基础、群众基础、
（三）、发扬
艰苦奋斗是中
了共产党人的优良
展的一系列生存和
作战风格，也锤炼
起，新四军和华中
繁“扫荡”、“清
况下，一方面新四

****************

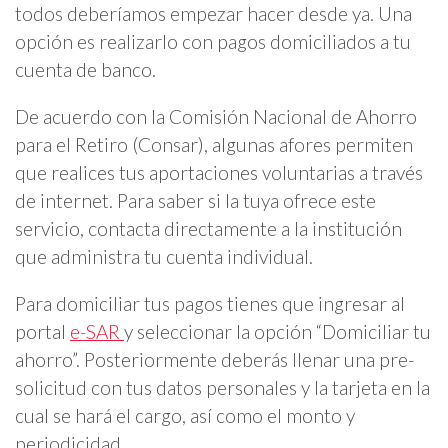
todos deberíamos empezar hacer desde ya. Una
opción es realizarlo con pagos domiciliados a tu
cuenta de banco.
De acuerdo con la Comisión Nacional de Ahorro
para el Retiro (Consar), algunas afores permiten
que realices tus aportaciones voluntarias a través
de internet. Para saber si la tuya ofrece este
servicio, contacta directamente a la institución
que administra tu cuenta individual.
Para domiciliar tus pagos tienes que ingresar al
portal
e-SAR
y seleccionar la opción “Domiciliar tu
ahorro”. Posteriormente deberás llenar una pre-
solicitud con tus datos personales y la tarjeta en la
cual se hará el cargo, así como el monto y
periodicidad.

****************

§ **EXERCISE DESCRIPTION**: Find the line with "cual se hará el cargo, así como el monto y" in the material above. Reproduce it and each line after it up to and including the line with "periodicidad.".

§ **TASK SOLUTION**:
cual se hará el cargo, así como el monto y
periodicidad.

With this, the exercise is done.